RISE: Radius of Influence based Subgraph Extraction for 3D Molecular Graph Explanation
Jingxiang Qu, Wenhan Gao, Jiaxing Zhang, Xufeng Liu, Hua Wei, Haibin Ling, Yi Liu
TL;DR
This work tackles explainability for 3D GNNs in molecular graphs, where edges are defined by distance cut-offs and learning captures distance-dependent interactions. It introduces RISE, a radius-of-influence framework that reformulates explanations as directed proximity graphs and optimizes a per-atom radius mask without relaxing discrete masks, enabling exact budgeting and interpretable, atom-centered subgraphs. Across QM9 and GEOM datasets and with both invariant and equivariant backbones, RISE outperforms state-of-the-art baselines and yields subgraphs that align with chemical bonds, demonstrating both higher fidelity explanations and chemical interpretability. By grounding explanations in the physics of spatial interactions and enforcing exact budgets, RISE provides a faithful, physically meaningful framework for explaining 3D molecular GNN predictions.
Abstract
3D Geometric Graph Neural Networks (GNNs) have emerged as transformative tools for modeling molecular data. Despite their predictive power, these models often suffer from limited interpretability, raising concerns for scientific applications that require reliable and transparent insights. While existing methods have primarily focused on explaining molecular substructures in 2D GNNs, the transition to 3D GNNs introduces unique challenges, such as handling the implicit dense edge structures created by a cut-off radius. To tackle this, we introduce a novel explanation method specifically designed for 3D GNNs, which localizes the explanation to the immediate neighborhood of each node within the 3D space.

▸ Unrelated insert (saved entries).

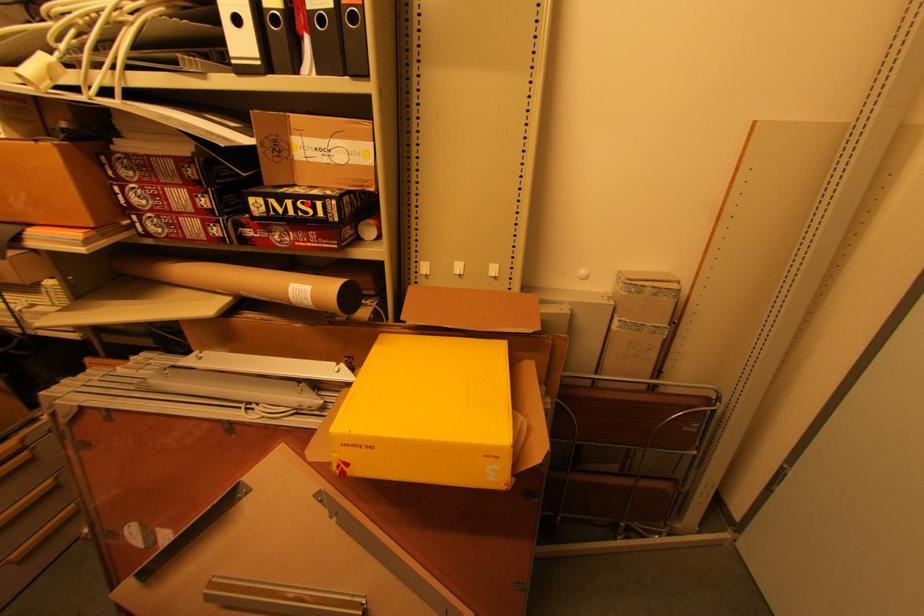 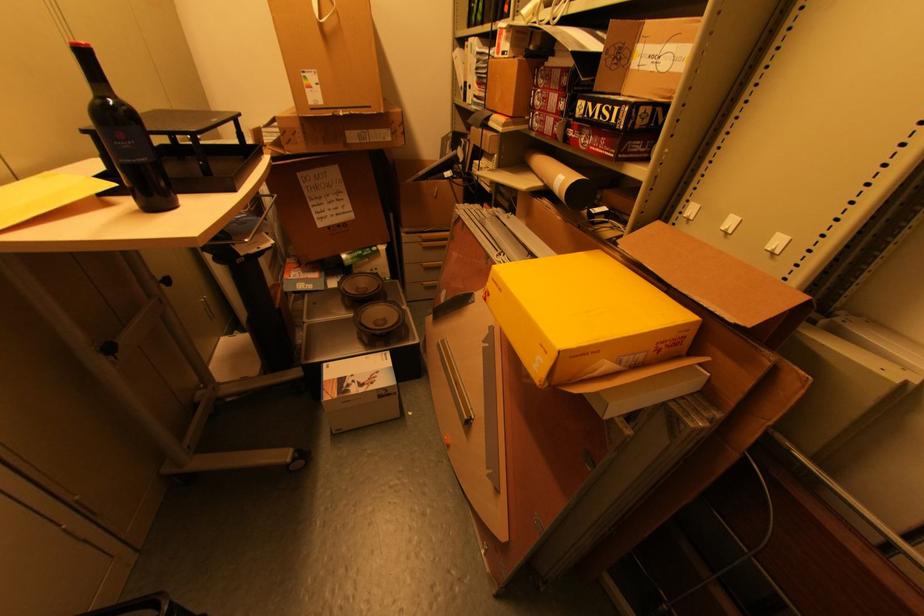 Where in the second image is the point corresponding to the highlighted location from the first image?

(610, 108) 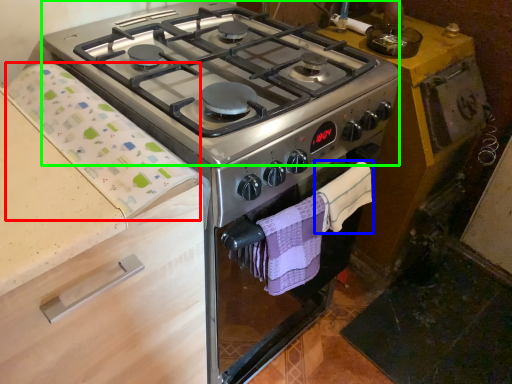 Question: Considering the real-world distances, which object is closest to blanket (highlighted by a red box)? hand towel (highlighted by a blue box) or gas stove (highlighted by a green box).

Choices:
 (A) hand towel
 (B) gas stove

Answer: (B) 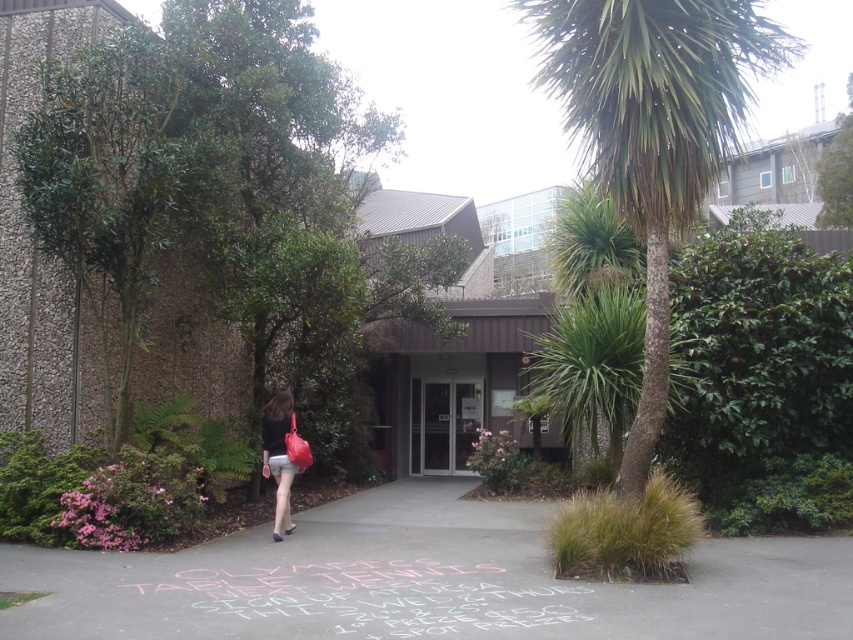 Is green leafy palm tree at upper right further to camera compared to matte pink short at center?

No, it is in front of matte pink short at center.

Who is shorter, green leafy palm tree at upper right or matte pink short at center?

matte pink short at center

What do you see at coordinates (654, 131) in the screenshot?
I see `green leafy palm tree at upper right` at bounding box center [654, 131].

Locate an element on the screen. Image resolution: width=853 pixels, height=640 pixels. green leafy palm tree at upper right is located at coordinates (654, 131).

Is point (399, 289) positioned in front of point (361, 636)?

No, (399, 289) is behind (361, 636).

The height and width of the screenshot is (640, 853). Describe the element at coordinates (219, 189) in the screenshot. I see `green leafy tree at left` at that location.

The image size is (853, 640). Identify the location of green leafy tree at left. 219,189.

Can you confirm if green leafy tree at left is positioned to the left of matte black skirt at lower left?

Correct, you'll find green leafy tree at left to the left of matte black skirt at lower left.

Does point (120, 65) lie behind point (286, 490)?

No.

Is point (218, 49) positioned in front of point (263, 468)?

No, (218, 49) is behind (263, 468).

Where is `green leafy tree at left`? The image size is (853, 640). green leafy tree at left is located at coordinates (219, 189). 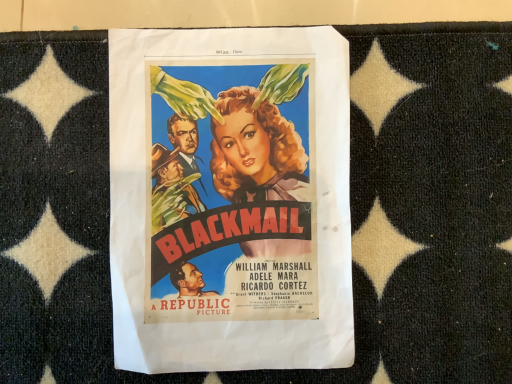 The width and height of the screenshot is (512, 384). In order to click on matte paper poster at center in this screenshot , I will do `click(230, 199)`.

Measure the distance between point (121, 336) and camera.

36.80 centimeters.

In order to face matte paper poster at center, should I rotate leftwards or rightwards?

To align with it, rotate left about 3.545°.

What do you see at coordinates (230, 199) in the screenshot?
I see `matte paper poster at center` at bounding box center [230, 199].

Find the location of a particular element. The image size is (512, 384). matte paper poster at center is located at coordinates (230, 199). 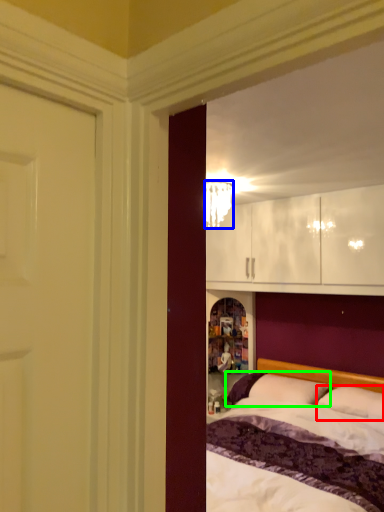 Question: Which object is positioned closest to pillow (highlighted by a red box)? Select from lamp (highlighted by a blue box) and pillow (highlighted by a green box).

Choices:
 (A) lamp
 (B) pillow

Answer: (B) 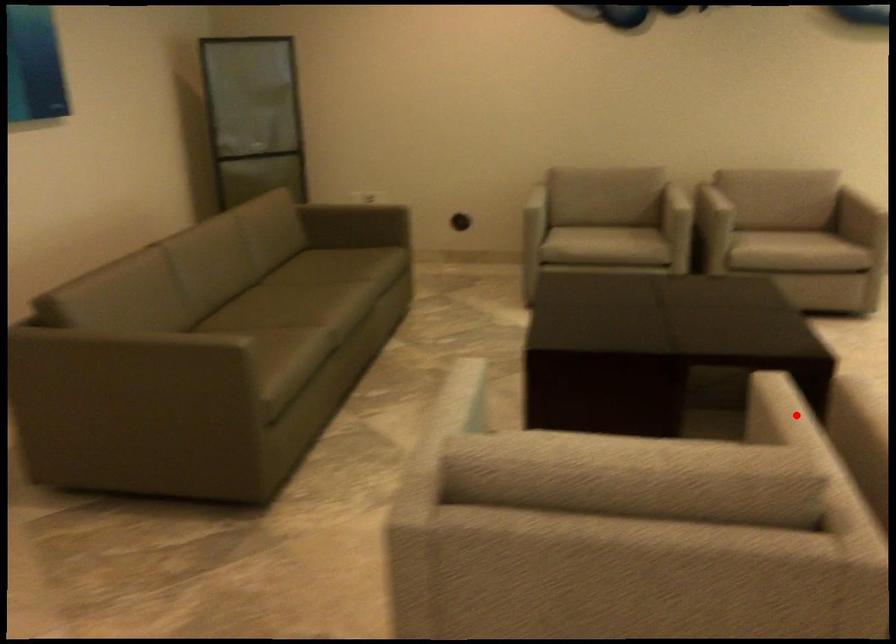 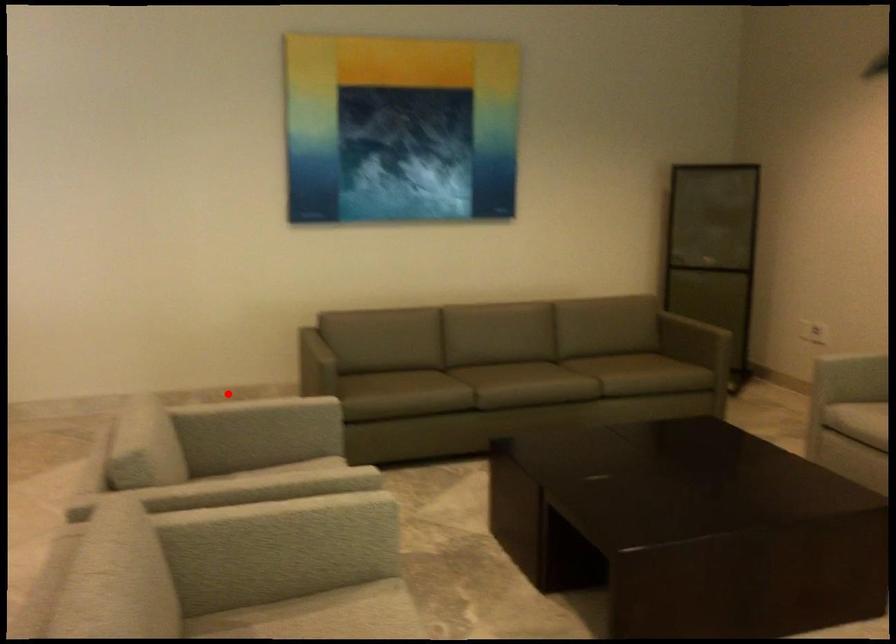 I am providing you with two images of the same scene from different viewpoints. A red point is marked on the first image and another point is marked on the second image. Are the points marked in image1 and image2 representing the same 3D position?

No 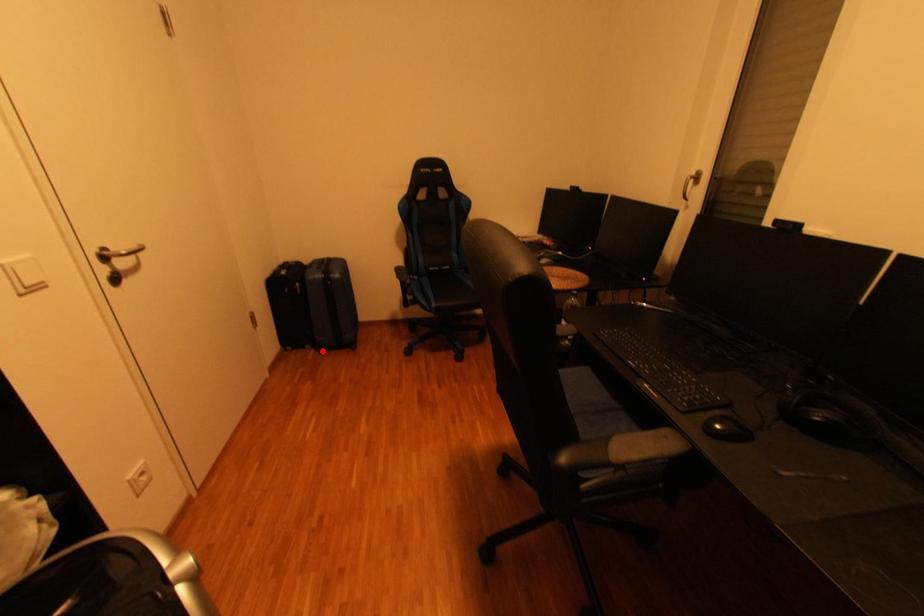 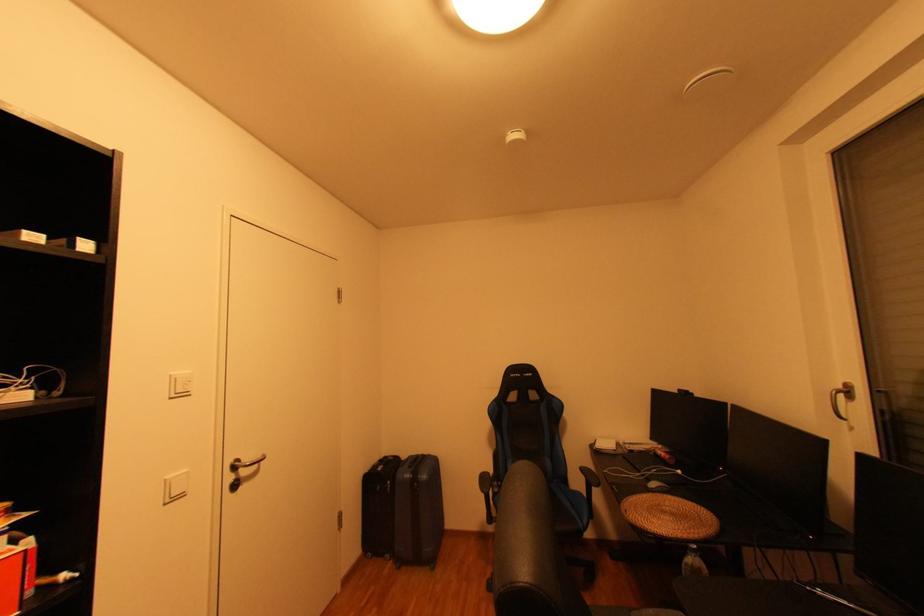 Locate, in the second image, the point that corresponds to the highlighted location in the first image.

(400, 562) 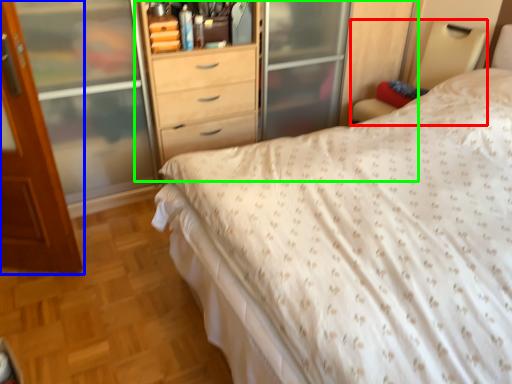 Question: Considering the real-world distances, which object is farthest from bed frame (highlighted by a red box)? door (highlighted by a blue box) or dresser (highlighted by a green box)?

Choices:
 (A) door
 (B) dresser

Answer: (A) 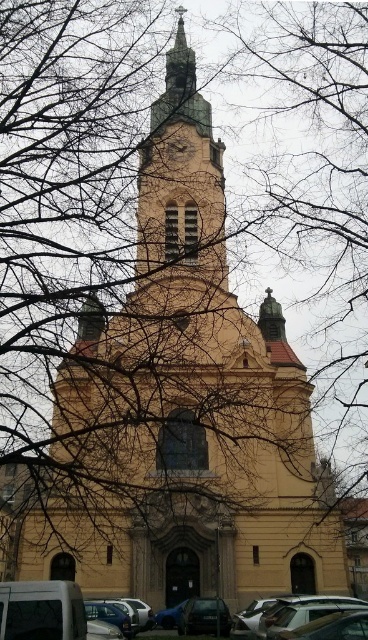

Each node is assigned an radius of influence, defining the localized region within which message passing captures spatial and structural interactions crucial for the model's predictions. This method leverages the spatial and geometric characteristics inherent in 3D graphs. By constraining the subgraph to a localized radius of influence, the approach not only enhances interpretability but also aligns with the physical and structural dependencies typical of 3D graph applications, such as molecular learning.